PROBLEM STATEMENT: Copy each entry precisely as written, and do not carry over the pictures.

INFORMATION SUPPLIED START

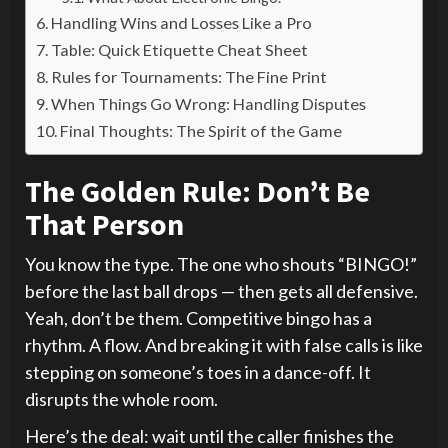
Handling Wins and Losses Like a Pro
Table: Quick Etiquette Cheat Sheet
Rules for Tournaments: The Fine Print
When Things Go Wrong: Handling Disputes
Final Thoughts: The Spirit of the Game
The Golden Rule: Don’t Be
That Person
You know the type. The one who shouts “BINGO!”
before the last ball drops — then gets all defensive.
Yeah, don’t be them. Competitive bingo has a
rhythm. A flow. And breaking it with false calls is like
stepping on someone’s toes in a dance-off. It
disrupts the whole room.
Here’s the deal: wait until the caller finishes the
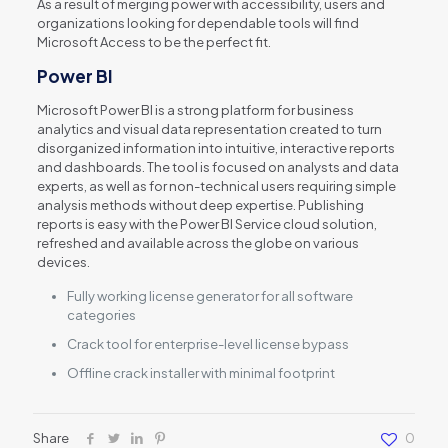
As a result of merging power with accessibility, users and
organizations looking for dependable tools will find
Microsoft Access to be the perfect fit.
Power BI
Microsoft Power BI is a strong platform for business
analytics and visual data representation created to turn
disorganized information into intuitive, interactive reports
and dashboards. The tool is focused on analysts and data
experts, as well as for non-technical users requiring simple
analysis methods without deep expertise. Publishing
reports is easy with the Power BI Service cloud solution,
refreshed and available across the globe on various
devices.
Fully working license generator for all software
categories
Crack tool for enterprise-level license bypass
Offline crack installer with minimal footprint
Share
0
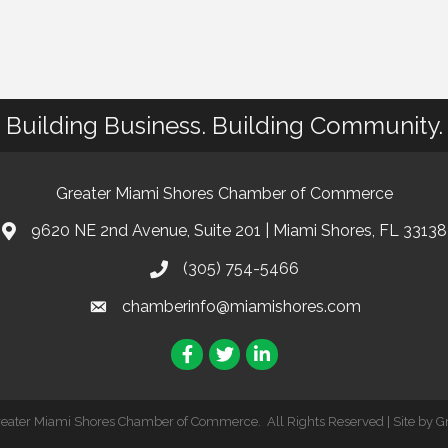
Building Business. Building Community.
Greater Miami Shores Chamber of Commerce
9620 NE 2nd Avenue, Suite 201 | Miami Shores, FL 33138
(305) 754-5466
chamberinfo@miamishores.com
Facebook
Twitter
LinkedIn
reater Miami Shores Chamber of Commerce.
All Rights Reserved | Site by
G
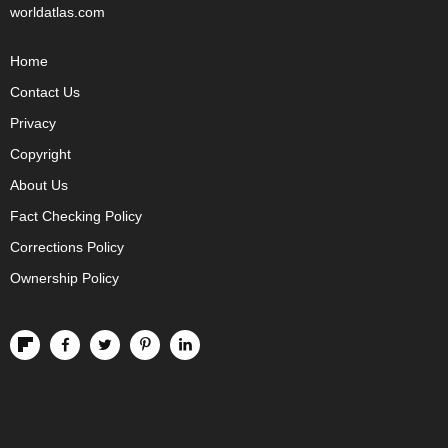
worldatlas.com
Home
Contact Us
Privacy
Copyright
About Us
Fact Checking Policy
Corrections Policy
Ownership Policy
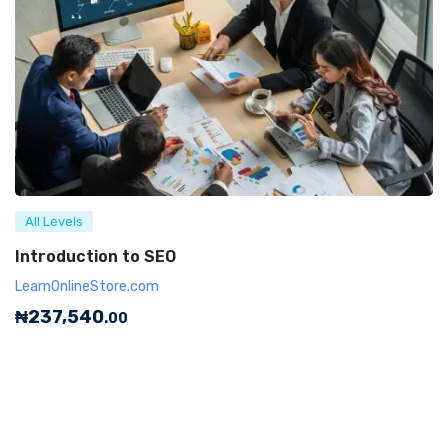
All Levels
Introduction to SEO
LearnOnlineStore.com
₦
237,540
.00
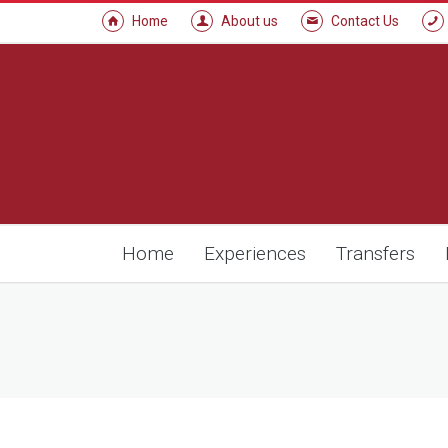
Home
About us
Contact Us
Home
Experiences
Transfers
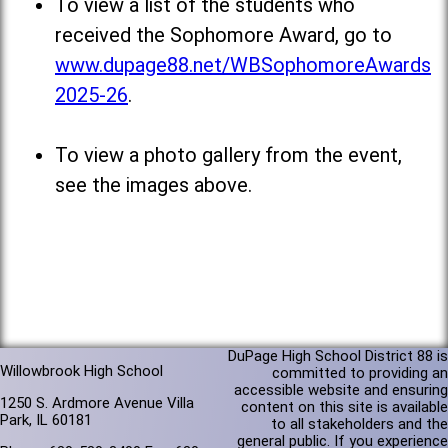
To view a list of the students who
received the Sophomore Award, go to
www.dupage88.net/WBSophomoreAwards
2025-26
.
To view a photo gallery from the event,
see the images above.
DuPage High School District 88 is
Willowbrook High School
committed to providing an
accessible website and ensuring
1250 S. Ardmore Avenue Villa
content on this site is available
Park, IL 60181
to all stakeholders and the
general public. If you experience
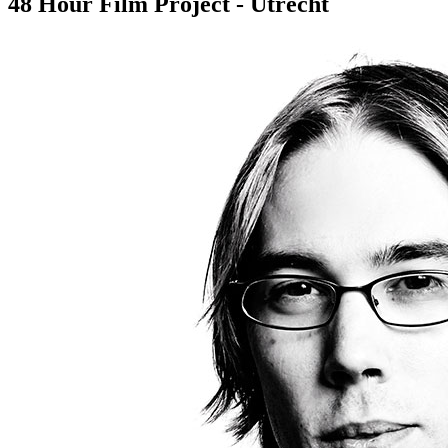
48 Hour Film Project - Utrecht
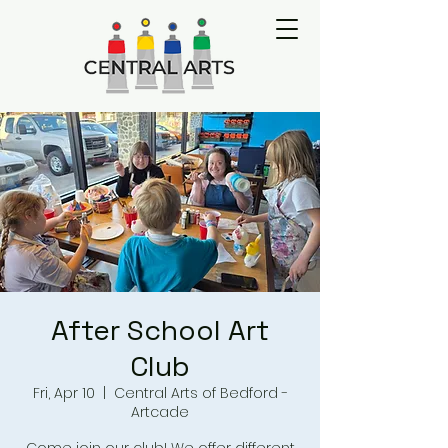
After School Art
Club
Fri, Apr 10
  |  
Central Arts of Bedford -
Artcade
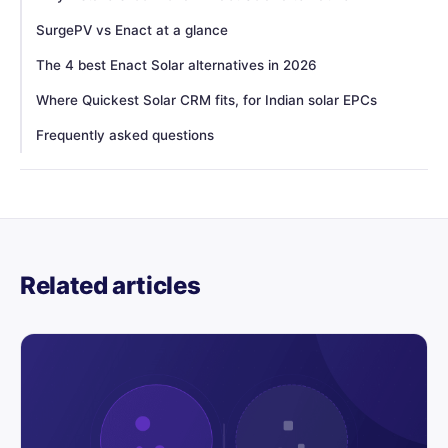
SurgePV vs Enact at a glance
The 4 best Enact Solar alternatives in 2026
Where Quickest Solar CRM fits, for Indian solar EPCs
Frequently asked questions
Related articles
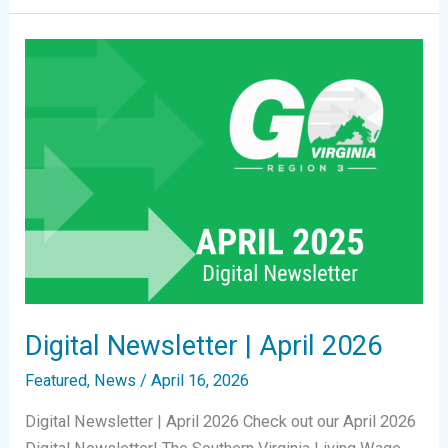
|
June
2026
Digital Newsletter | April 2026
Featured
,
News
/
April 16, 2026
Digital Newsletter | April 2026 Check out our April 2026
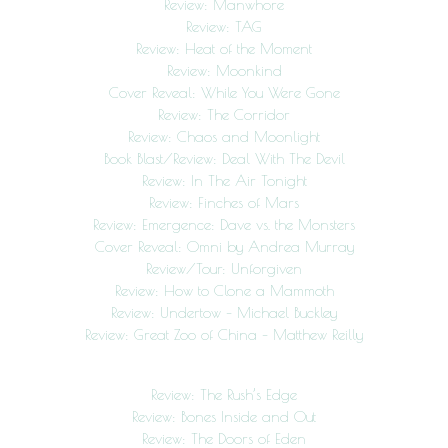
Review: Manwhore
Review: TAG
Review: Heat of the Moment
Review: Moonkind
Cover Reveal: While You Were Gone
Review: The Corridor
Review: Chaos and Moonlight
Book Blast/Review: Deal With The Devil
Review: In The Air Tonight
Review: Finches of Mars
Review: Emergence: Dave vs. the Monsters
Cover Reveal: Omni by Andrea Murray
Review/Tour: Unforgiven
Review: How to Clone a Mammoth
Review: Undertow – Michael Buckley
Review: Great Zoo of China – Matthew Reilly
Review: The Rush’s Edge
Review: Bones Inside and Out
Review: The Doors of Eden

INFORMATION SUPPLIED END

EXERCISE ANSWER:
Handling Wins and Losses Like a Pro
Table: Quick Etiquette Cheat Sheet
Rules for Tournaments: The Fine Print
When Things Go Wrong: Handling Disputes
Final Thoughts: The Spirit of the Game
The Golden Rule: Don’t Be
That Person
You know the type. The one who shouts “BINGO!”
before the last ball drops — then gets all defensive.
Yeah, don’t be them. Competitive bingo has a
rhythm. A flow. And breaking it with false calls is like
stepping on someone’s toes in a dance-off. It
disrupts the whole room.
Here’s the deal: wait until the caller finishes the
As a result of merging power with accessibility, users and
organizations looking for dependable tools will find
Microsoft Access to be the perfect fit.
Power BI
Microsoft Power BI is a strong platform for business
analytics and visual data representation created to turn
disorganized information into intuitive, interactive reports
and dashboards. The tool is focused on analysts and data
experts, as well as for non-technical users requiring simple
analysis methods without deep expertise. Publishing
reports is easy with the Power BI Service cloud solution,
refreshed and available across the globe on various
devices.
Fully working license generator for all software
categories
Crack tool for enterprise-level license bypass
Offline crack installer with minimal footprint
Share
0
Building Business. Building Community.
Greater Miami Shores Chamber of Commerce
9620 NE 2nd Avenue, Suite 201 | Miami Shores, FL 33138
(305) 754-5466
chamberinfo@miamishores.com
Facebook
Twitter
LinkedIn
reater Miami Shores Chamber of Commerce.
All Rights Reserved | Site by
G
worldatlas.com
Home
Contact Us
Privacy
Copyright
About Us
Fact Checking Policy
Corrections Policy
Ownership Policy
All Levels
Introduction to SEO
LearnOnlineStore.com
₦
237,540
.00
Home
About us
Contact Us
Home
Experiences
Transfers
To view a list of the students who
received the Sophomore Award, go to
www.dupage88.net/WBSophomoreAwards
2025-26
.
To view a photo gallery from the event,
see the images above.
DuPage High School District 88 is
Willowbrook High School
committed to providing an
accessible website and ensuring
1250 S. Ardmore Avenue Villa
content on this site is available
Park, IL 60181
to all stakeholders and the
general public. If you experience
48 Hour Film Project - Utrecht
After School Art
Club
Fri, Apr 10
  |  
Central Arts of Bedford -
Artcade
SurgePV vs Enact at a glance
The 4 best Enact Solar alternatives in 2026
Where Quickest Solar CRM fits, for Indian solar EPCs
Frequently asked questions
Related articles
|
June
2026
Digital Newsletter | April 2026
Featured
,
News
/
April 16, 2026
Digital Newsletter | April 2026 Check out our April 2026
Review: Manwhore
Review: TAG
Review: Heat of the Moment
Review: Moonkind
Cover Reveal: While You Were Gone
Review: The Corridor
Review: Chaos and Moonlight
Book Blast/Review: Deal With The Devil
Review: In The Air Tonight
Review: Finches of Mars
Review: Emergence: Dave vs. the Monsters
Cover Reveal: Omni by Andrea Murray
Review/Tour: Unforgiven
Review: How to Clone a Mammoth
Review: Undertow – Michael Buckley
Review: Great Zoo of China – Matthew Reilly
Review: The Rush’s Edge
Review: Bones Inside and Out
Review: The Doors of Eden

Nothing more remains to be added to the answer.